"""

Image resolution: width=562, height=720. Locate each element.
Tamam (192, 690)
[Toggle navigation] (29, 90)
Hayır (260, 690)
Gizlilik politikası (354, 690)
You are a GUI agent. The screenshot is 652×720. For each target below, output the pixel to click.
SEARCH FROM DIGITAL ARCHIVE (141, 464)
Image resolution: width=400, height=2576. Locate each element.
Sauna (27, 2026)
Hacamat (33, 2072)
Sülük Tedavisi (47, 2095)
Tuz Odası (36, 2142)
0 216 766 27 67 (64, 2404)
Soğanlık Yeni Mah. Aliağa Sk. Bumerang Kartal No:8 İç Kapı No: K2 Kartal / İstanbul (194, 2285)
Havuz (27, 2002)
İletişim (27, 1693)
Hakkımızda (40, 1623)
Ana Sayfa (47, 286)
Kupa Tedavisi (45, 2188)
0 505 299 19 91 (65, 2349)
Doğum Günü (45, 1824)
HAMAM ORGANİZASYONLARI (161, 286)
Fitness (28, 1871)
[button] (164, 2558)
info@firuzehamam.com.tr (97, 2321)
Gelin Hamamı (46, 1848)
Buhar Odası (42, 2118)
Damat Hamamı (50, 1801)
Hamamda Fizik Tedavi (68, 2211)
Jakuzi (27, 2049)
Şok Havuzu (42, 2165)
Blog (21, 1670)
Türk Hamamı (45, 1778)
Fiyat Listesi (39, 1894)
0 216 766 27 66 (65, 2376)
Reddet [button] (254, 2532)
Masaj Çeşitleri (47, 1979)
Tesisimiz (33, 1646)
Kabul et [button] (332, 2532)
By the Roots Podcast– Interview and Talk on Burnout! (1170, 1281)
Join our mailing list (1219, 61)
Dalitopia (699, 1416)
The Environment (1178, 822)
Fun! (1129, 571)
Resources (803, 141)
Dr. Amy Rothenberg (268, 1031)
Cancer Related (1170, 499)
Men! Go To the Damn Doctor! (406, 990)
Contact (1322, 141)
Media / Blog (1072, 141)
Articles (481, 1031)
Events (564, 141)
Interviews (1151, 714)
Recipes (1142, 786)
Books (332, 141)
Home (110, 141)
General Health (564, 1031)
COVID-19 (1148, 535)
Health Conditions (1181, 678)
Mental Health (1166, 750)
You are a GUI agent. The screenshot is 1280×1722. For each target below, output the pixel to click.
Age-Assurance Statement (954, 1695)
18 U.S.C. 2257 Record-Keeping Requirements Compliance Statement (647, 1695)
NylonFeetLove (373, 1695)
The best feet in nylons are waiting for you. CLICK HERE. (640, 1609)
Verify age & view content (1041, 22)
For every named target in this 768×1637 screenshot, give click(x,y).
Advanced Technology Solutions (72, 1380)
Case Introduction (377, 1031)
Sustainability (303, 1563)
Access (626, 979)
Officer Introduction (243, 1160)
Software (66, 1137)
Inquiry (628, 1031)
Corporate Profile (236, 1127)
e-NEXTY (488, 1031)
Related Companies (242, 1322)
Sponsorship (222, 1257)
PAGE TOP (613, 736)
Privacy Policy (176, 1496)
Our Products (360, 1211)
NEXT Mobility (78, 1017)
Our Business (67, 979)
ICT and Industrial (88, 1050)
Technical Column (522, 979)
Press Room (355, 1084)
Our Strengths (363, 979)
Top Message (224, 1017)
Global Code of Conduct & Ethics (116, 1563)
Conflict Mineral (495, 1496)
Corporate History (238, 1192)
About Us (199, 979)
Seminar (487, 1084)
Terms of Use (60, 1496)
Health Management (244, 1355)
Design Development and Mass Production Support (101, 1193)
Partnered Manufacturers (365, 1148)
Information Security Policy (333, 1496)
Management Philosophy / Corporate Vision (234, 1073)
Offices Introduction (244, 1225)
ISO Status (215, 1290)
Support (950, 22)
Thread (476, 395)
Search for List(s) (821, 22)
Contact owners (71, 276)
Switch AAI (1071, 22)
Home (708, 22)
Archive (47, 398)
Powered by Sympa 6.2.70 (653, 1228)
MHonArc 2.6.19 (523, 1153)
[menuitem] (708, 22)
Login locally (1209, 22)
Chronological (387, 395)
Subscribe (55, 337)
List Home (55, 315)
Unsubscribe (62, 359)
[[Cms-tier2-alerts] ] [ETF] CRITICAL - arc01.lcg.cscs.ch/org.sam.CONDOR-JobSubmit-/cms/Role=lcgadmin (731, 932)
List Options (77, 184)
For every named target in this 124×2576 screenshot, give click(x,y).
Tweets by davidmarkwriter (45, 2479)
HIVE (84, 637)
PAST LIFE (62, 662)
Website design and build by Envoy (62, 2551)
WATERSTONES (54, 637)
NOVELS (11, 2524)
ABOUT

"""

Required work:
Would you reproduce the full listing without changing a single word?

Problem solution:
Image resolution: width=562, height=720. Locate each element.
Tamam (192, 690)
[Toggle navigation] (29, 90)
Hayır (260, 690)
Gizlilik politikası (354, 690)
You are a GUI agent. The screenshot is 652×720. For each target below, output the pixel to click.
SEARCH FROM DIGITAL ARCHIVE (141, 464)
Image resolution: width=400, height=2576. Locate each element.
Sauna (27, 2026)
Hacamat (33, 2072)
Sülük Tedavisi (47, 2095)
Tuz Odası (36, 2142)
0 216 766 27 67 (64, 2404)
Soğanlık Yeni Mah. Aliağa Sk. Bumerang Kartal No:8 İç Kapı No: K2 Kartal / İstanbul (194, 2285)
Havuz (27, 2002)
İletişim (27, 1693)
Hakkımızda (40, 1623)
Ana Sayfa (47, 286)
Kupa Tedavisi (45, 2188)
0 505 299 19 91 (65, 2349)
Doğum Günü (45, 1824)
HAMAM ORGANİZASYONLARI (161, 286)
Fitness (28, 1871)
[button] (164, 2558)
info@firuzehamam.com.tr (97, 2321)
Gelin Hamamı (46, 1848)
Buhar Odası (42, 2118)
Damat Hamamı (50, 1801)
Hamamda Fizik Tedavi (68, 2211)
Jakuzi (27, 2049)
Şok Havuzu (42, 2165)
Blog (21, 1670)
Türk Hamamı (45, 1778)
Fiyat Listesi (39, 1894)
0 216 766 27 66 (65, 2376)
Reddet [button] (254, 2532)
Masaj Çeşitleri (47, 1979)
Tesisimiz (33, 1646)
Kabul et [button] (332, 2532)
By the Roots Podcast– Interview and Talk on Burnout! (1170, 1281)
Join our mailing list (1219, 61)
Dalitopia (699, 1416)
The Environment (1178, 822)
Fun! (1129, 571)
Resources (803, 141)
Dr. Amy Rothenberg (268, 1031)
Cancer Related (1170, 499)
Men! Go To the Damn Doctor! (406, 990)
Contact (1322, 141)
Media / Blog (1072, 141)
Articles (481, 1031)
Events (564, 141)
Interviews (1151, 714)
Recipes (1142, 786)
Books (332, 141)
Home (110, 141)
General Health (564, 1031)
COVID-19 (1148, 535)
Health Conditions (1181, 678)
Mental Health (1166, 750)
You are a GUI agent. The screenshot is 1280×1722. For each target below, output the pixel to click.
Age-Assurance Statement (954, 1695)
18 U.S.C. 2257 Record-Keeping Requirements Compliance Statement (647, 1695)
NylonFeetLove (373, 1695)
The best feet in nylons are waiting for you. CLICK HERE. (640, 1609)
Verify age & view content (1041, 22)
For every named target in this 768×1637 screenshot, give click(x,y).
Advanced Technology Solutions (72, 1380)
Case Introduction (377, 1031)
Sustainability (303, 1563)
Access (626, 979)
Officer Introduction (243, 1160)
Software (66, 1137)
Inquiry (628, 1031)
Corporate Profile (236, 1127)
e-NEXTY (488, 1031)
Related Companies (242, 1322)
Sponsorship (222, 1257)
PAGE TOP (613, 736)
Privacy Policy (176, 1496)
Our Products (360, 1211)
NEXT Mobility (78, 1017)
Our Business (67, 979)
ICT and Industrial (88, 1050)
Technical Column (522, 979)
Press Room (355, 1084)
Our Strengths (363, 979)
Top Message (224, 1017)
Global Code of Conduct & Ethics (116, 1563)
Conflict Mineral (495, 1496)
Corporate History (238, 1192)
About Us (199, 979)
Seminar (487, 1084)
Terms of Use (60, 1496)
Health Management (244, 1355)
Design Development and Mass Production Support (101, 1193)
Partnered Manufacturers (365, 1148)
Information Security Policy (333, 1496)
Management Philosophy / Corporate Vision (234, 1073)
Offices Introduction (244, 1225)
ISO Status (215, 1290)
Support (950, 22)
Thread (476, 395)
Search for List(s) (821, 22)
Contact owners (71, 276)
Switch AAI (1071, 22)
Home (708, 22)
Archive (47, 398)
Powered by Sympa 6.2.70 (653, 1228)
MHonArc 2.6.19 (523, 1153)
[menuitem] (708, 22)
Login locally (1209, 22)
Chronological (387, 395)
Subscribe (55, 337)
List Home (55, 315)
Unsubscribe (62, 359)
[[Cms-tier2-alerts] ] [ETF] CRITICAL - arc01.lcg.cscs.ch/org.sam.CONDOR-JobSubmit-/cms/Role=lcgadmin (731, 932)
List Options (77, 184)
For every named target in this 124×2576 screenshot, give click(x,y).
Tweets by davidmarkwriter (45, 2479)
HIVE (84, 637)
PAST LIFE (62, 662)
Website design and build by Envoy (62, 2551)
WATERSTONES (54, 637)
NOVELS (11, 2524)
ABOUT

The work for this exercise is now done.